A year ago, I would not have named my blog "The Imperfect Triathlete". It would have probably been more along the lines of "The Triathlete Who Does Every Single Workout and Will Pace Up and Down the Street To Make Sure the Run is 45 min and not 44:30". But then again, in a sport dominated by type-A folks, that blog name is probably taken. I use to be religious about the training plan. I was a marathon pace leader and I was so frustrated by runners who would report missing one, or God forbid more than one, run a week. How will they ever finish a marathon? If I did ever miss a workout, I'd be sure to make it up. I even knew that physically it didn't matter that much, but I didn't want any mental weakness to be there, as I was sure it would creep in on race day and ruin my race.
Enter this year. Life. Shitty life. Life where you don't want to train. You want to sit on the couch and eat. And eat some more. When you stomach feels about to burst, no worries, power through, eat some more. I had several weeks of 2 hrs total training, if that. I also had a lovely 10+ lb weight gain (over the 10 lbs above marathon race weight I was already at). When you get out of the habit, it is really tough to get back into it. Slowly but surely, I did. No, I am not in the shape I expected to be for my first Ironman, but that is life, and there will be other races. It was so bad that for a while I really thought I'd be sitting this race out. All this down time broke me of many habits, but most importantly, the need to do every damn workout.
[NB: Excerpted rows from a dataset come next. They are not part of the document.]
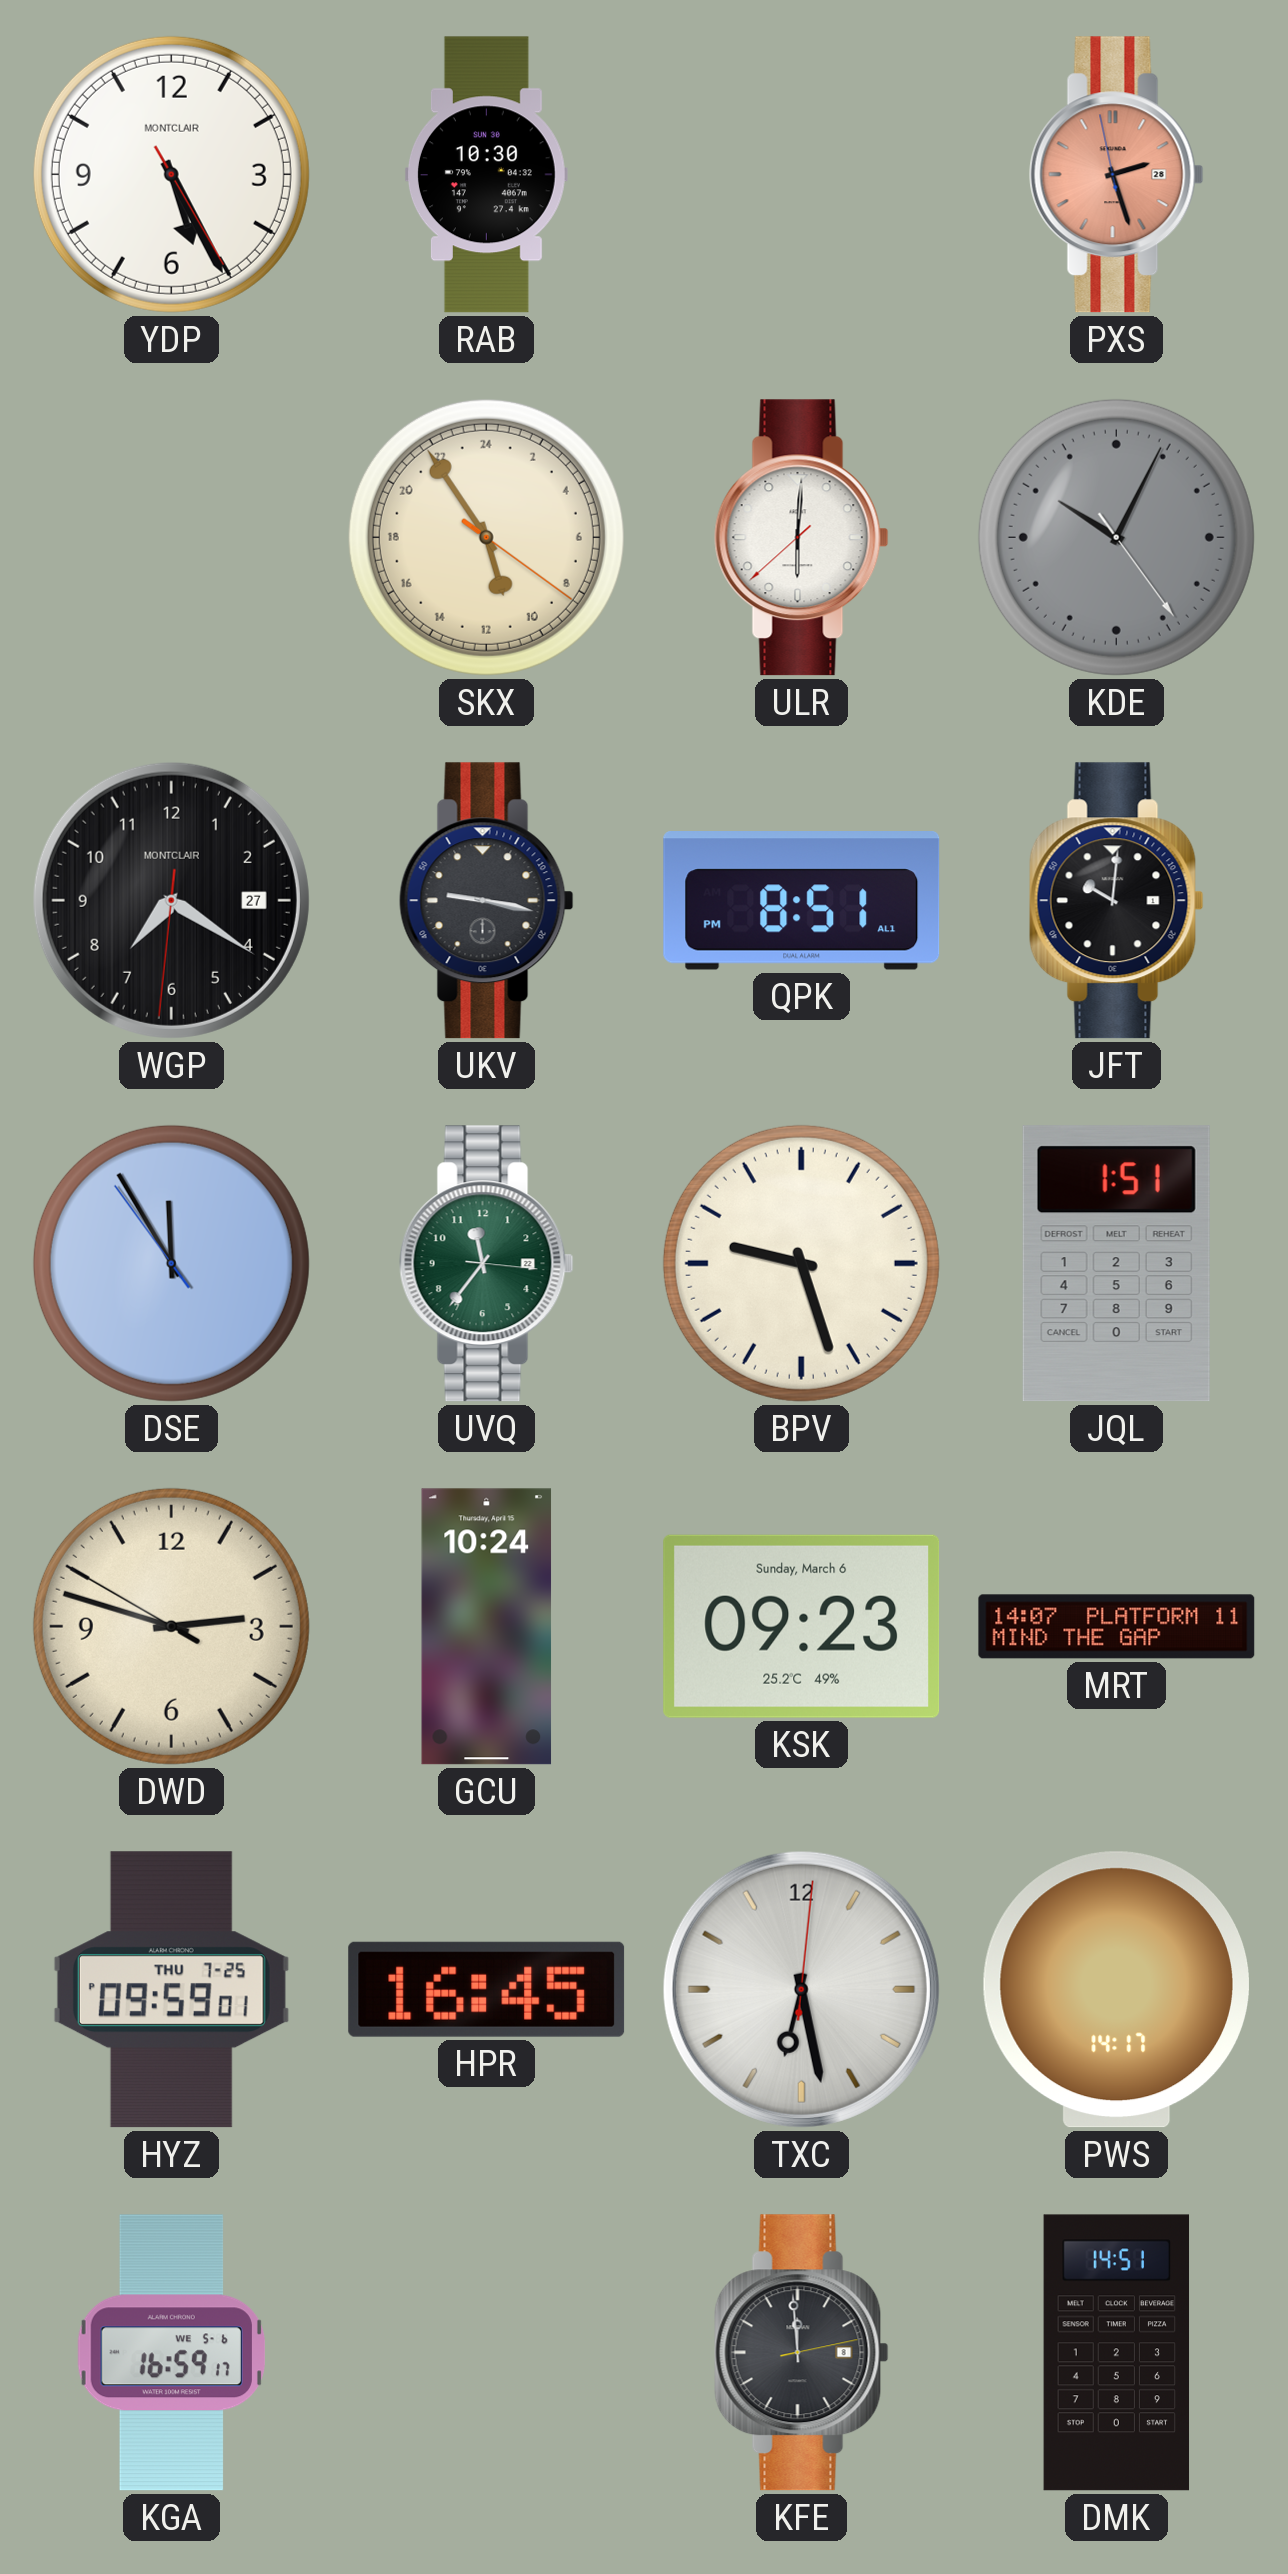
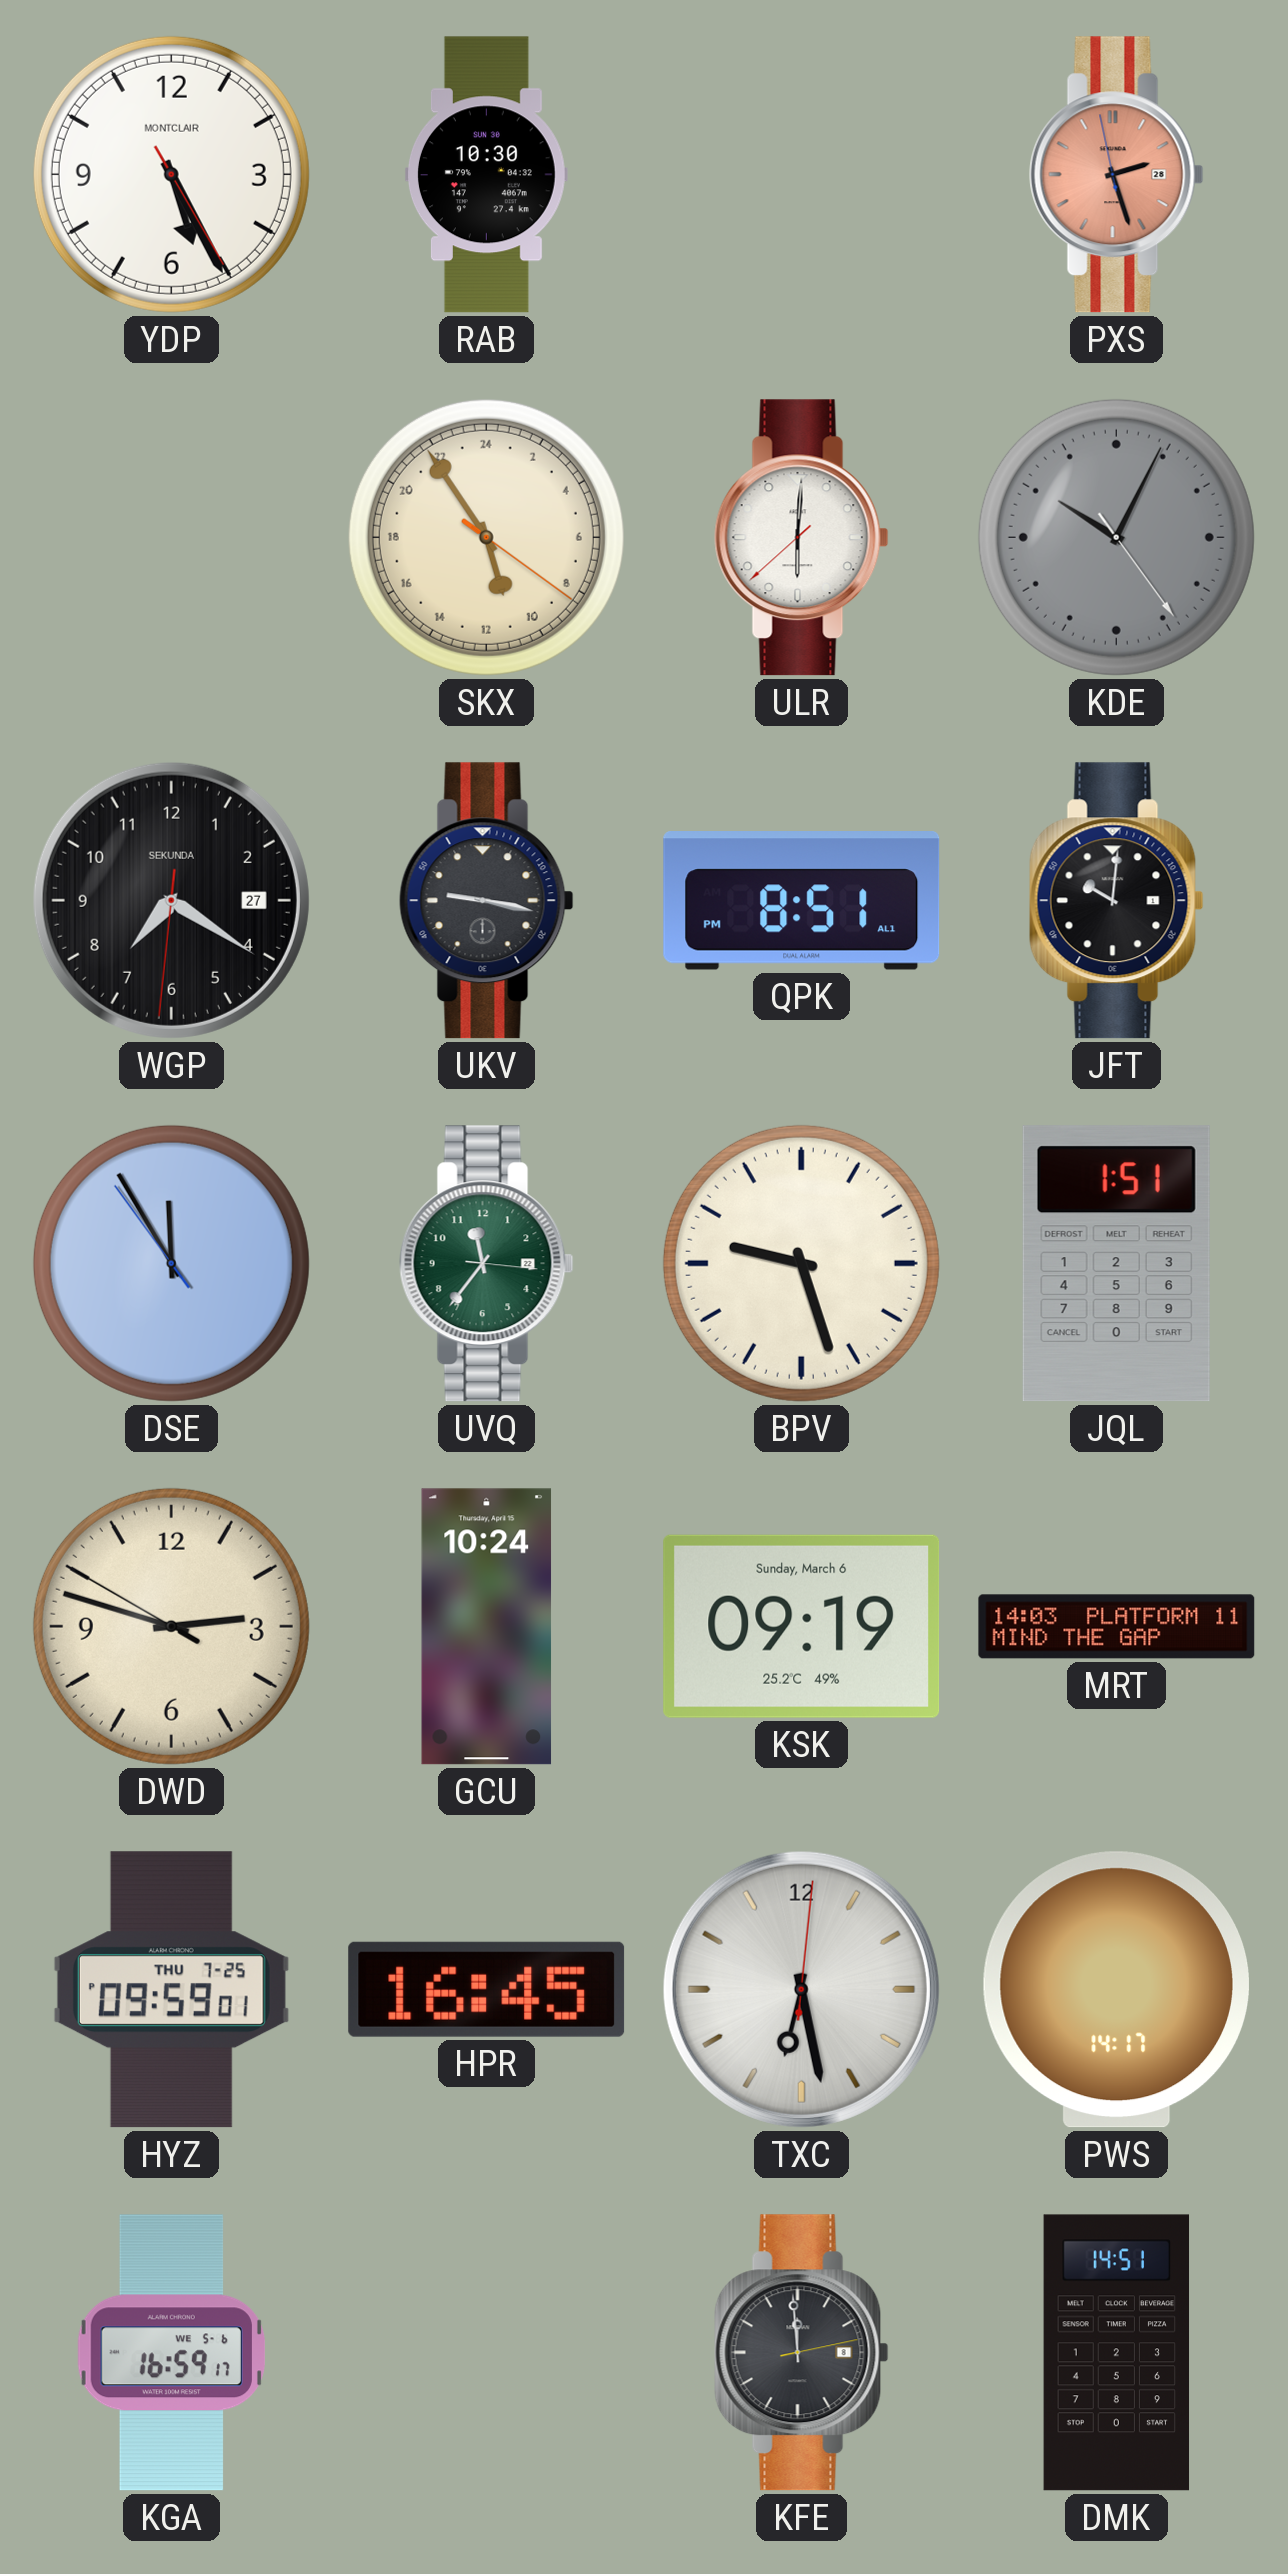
WGP brand: MONTCLAIR -> SEKUNDA
KSK: 09:23 -> 09:19
MRT: 14:07 -> 14:03
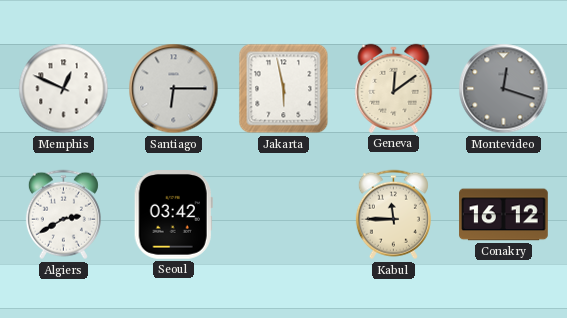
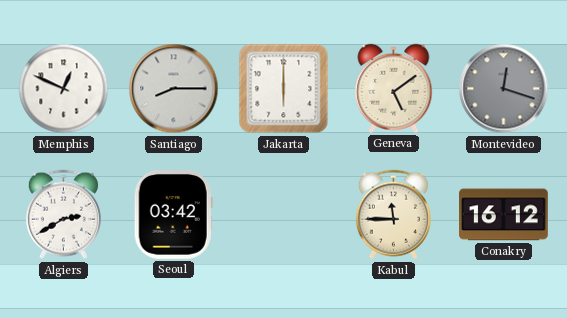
Santiago: 6:15 -> 8:15
Jakarta: 5:58 -> 6:00
Geneva: 12:09 -> 5:09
While my consistency has improved (minus the swim, see yesterday's post...), I still miss my share of workouts. And that is ok. With the Endurance Nation style of training, workouts are intense, and they wear you down. Having lost my base with my "winter of life", this has been very tough on my body (and mind). Skipping some workouts has probably (definitely) been the smart thing to do.
But when is skipping a workout smart, and when is it just lazy?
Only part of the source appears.